If you owe money on a student loan, the Department of Education can request that the IRS transfer the amount of a tax refund, to be used to offset against student loan debt.
You owe the Department of Education $40,000 in past due student loans. You are owed a refund of $3,200 from the IRS. The Department of Education can send notice to the IRS to demand the tax refund of $3,200 to the Department of Education, to be applied to the past due loan balance of $40,000.
You can appeal the offset to the Department of Education.
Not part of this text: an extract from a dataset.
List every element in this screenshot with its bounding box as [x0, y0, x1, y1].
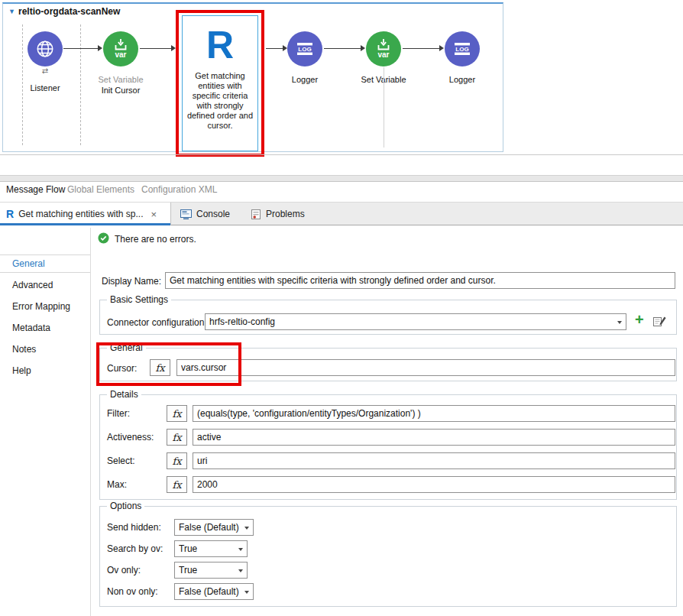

Typical reasons for an appeal are
a. you repaid the loan
b. you have a repayment agreement in place
c. the borrower is dead
d. the borrower is disabled.
e. you are entitled to a loan discharge as the school which you attended has closed.
Unfortunately, I have seen numerous instances of tax refund offsets, and little success in preventing or stopping or recovering funds from an offset.
However, there are several things which debtors should do to avoid or minimize the tax refund offset. First of all, try to avoid a large tax refund at the end of the year; often, this is done by reducing the amount of withholding from wages by an employer. For taxpayers filing a joint tax return with a spouse, the full refund is subject to offset regardless of which taxpayer has provided the income and amount withheld; therefore, in certain cases, it may be best to file “separately” to minimize the amount subject to offset (although the total tax due may be higher).